Document structure recognition data:
/---

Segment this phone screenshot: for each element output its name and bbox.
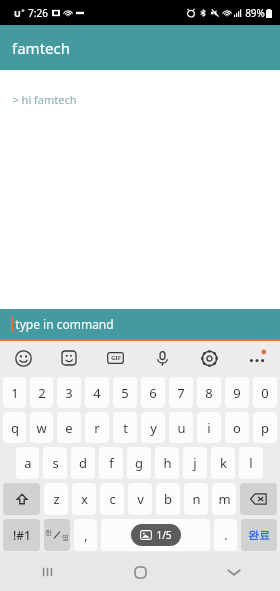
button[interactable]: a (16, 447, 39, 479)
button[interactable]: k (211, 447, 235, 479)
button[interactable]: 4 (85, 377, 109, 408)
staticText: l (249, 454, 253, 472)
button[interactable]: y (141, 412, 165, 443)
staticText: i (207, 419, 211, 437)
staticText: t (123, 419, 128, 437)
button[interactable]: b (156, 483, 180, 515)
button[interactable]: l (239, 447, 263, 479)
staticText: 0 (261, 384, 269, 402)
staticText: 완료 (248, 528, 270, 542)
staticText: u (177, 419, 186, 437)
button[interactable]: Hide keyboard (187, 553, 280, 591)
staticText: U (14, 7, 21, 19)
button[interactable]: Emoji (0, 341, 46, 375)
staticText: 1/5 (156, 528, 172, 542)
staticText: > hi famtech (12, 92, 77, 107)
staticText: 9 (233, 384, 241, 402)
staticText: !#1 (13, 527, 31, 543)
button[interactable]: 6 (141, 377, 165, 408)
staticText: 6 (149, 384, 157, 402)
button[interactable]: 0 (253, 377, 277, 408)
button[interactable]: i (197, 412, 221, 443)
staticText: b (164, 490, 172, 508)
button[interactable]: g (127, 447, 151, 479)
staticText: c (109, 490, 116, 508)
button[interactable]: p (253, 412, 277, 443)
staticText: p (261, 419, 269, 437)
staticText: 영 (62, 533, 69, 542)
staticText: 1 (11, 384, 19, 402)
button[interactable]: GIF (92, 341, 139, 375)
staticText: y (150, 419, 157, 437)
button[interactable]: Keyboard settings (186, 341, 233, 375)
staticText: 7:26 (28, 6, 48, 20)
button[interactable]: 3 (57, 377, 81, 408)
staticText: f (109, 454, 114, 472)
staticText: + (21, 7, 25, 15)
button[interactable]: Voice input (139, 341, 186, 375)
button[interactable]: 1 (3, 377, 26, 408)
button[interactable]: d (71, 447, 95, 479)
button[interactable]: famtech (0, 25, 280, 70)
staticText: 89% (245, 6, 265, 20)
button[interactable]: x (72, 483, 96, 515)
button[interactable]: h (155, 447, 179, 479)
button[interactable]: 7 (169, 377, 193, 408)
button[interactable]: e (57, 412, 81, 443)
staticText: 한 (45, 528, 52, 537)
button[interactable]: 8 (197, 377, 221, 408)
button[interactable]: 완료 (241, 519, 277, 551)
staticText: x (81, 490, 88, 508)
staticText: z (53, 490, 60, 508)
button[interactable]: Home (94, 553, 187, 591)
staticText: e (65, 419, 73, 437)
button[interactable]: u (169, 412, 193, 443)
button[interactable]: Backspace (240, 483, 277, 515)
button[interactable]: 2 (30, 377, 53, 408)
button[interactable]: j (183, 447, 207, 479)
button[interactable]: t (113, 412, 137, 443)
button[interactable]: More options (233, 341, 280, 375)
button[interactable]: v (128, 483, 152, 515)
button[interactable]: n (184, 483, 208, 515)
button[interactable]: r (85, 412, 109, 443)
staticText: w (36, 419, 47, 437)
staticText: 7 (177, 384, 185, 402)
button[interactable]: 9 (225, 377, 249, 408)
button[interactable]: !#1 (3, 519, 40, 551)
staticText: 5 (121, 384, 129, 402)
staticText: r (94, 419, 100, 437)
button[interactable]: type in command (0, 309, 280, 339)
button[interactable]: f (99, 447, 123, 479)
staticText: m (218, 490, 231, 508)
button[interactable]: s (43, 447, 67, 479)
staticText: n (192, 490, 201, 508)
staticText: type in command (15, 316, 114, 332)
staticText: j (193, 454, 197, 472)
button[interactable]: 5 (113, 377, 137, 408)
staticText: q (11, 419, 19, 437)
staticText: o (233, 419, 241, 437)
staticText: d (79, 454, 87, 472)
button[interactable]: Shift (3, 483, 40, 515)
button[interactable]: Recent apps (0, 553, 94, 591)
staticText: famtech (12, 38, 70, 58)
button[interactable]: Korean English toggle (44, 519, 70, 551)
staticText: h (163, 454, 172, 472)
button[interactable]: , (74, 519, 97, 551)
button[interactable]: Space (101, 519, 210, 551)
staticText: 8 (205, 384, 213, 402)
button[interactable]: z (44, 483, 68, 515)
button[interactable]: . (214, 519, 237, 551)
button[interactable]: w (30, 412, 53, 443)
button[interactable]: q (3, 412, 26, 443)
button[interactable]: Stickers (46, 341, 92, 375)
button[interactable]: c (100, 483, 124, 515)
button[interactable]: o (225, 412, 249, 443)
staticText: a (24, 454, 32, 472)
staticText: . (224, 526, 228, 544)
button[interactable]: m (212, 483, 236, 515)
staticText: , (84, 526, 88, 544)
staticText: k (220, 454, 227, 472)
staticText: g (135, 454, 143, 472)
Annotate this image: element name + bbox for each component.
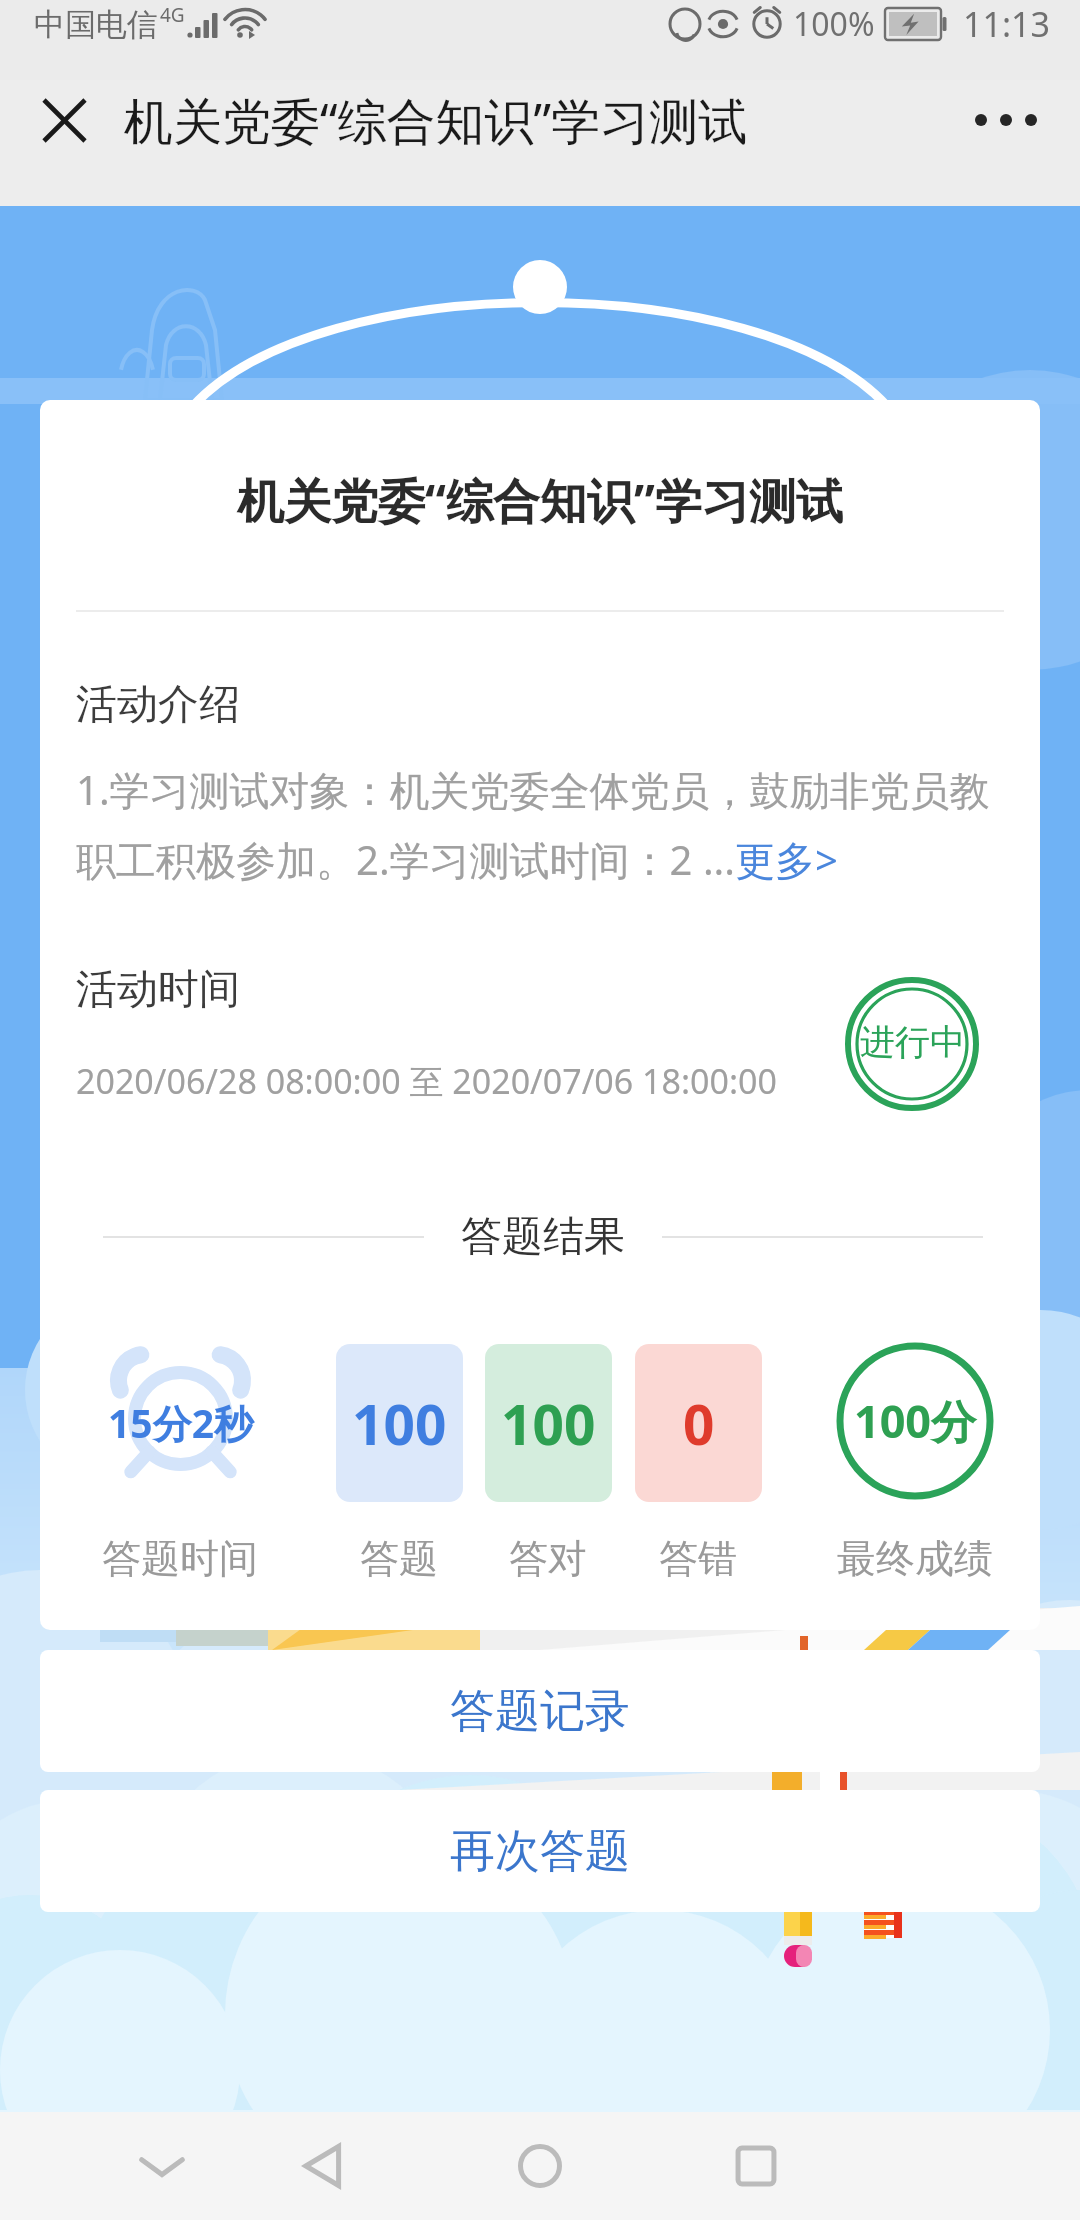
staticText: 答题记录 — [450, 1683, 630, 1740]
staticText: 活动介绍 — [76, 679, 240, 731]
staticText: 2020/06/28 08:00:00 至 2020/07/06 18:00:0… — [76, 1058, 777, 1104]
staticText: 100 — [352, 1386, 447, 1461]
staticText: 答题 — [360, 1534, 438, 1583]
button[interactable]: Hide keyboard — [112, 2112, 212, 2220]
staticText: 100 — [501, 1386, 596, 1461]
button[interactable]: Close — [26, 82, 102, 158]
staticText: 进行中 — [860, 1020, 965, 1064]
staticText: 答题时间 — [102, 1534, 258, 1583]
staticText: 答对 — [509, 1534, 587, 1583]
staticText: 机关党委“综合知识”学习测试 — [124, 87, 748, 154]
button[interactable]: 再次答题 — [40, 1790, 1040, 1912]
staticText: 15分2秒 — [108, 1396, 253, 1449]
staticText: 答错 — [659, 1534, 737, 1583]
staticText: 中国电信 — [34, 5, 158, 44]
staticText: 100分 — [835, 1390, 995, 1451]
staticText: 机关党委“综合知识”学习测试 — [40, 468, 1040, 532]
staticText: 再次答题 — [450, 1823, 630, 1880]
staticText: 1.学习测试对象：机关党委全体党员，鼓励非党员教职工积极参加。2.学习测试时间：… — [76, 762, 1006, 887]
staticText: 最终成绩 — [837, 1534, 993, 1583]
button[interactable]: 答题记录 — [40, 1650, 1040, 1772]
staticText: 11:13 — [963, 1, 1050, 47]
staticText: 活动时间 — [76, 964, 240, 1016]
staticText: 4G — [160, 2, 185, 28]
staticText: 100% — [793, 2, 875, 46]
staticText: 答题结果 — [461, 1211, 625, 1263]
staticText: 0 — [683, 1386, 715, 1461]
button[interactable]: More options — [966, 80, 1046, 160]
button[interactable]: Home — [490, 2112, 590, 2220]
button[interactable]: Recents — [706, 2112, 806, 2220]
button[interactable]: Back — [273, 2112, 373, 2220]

\---

▶ _ACTIVITY_:
Where a line of the data holds "element", show that line.

▶ _EXERCISE OUTPUT_:
Segment this phone screenshot: for each element output its name and bbox.
Annotate this image: element name + bbox for each component.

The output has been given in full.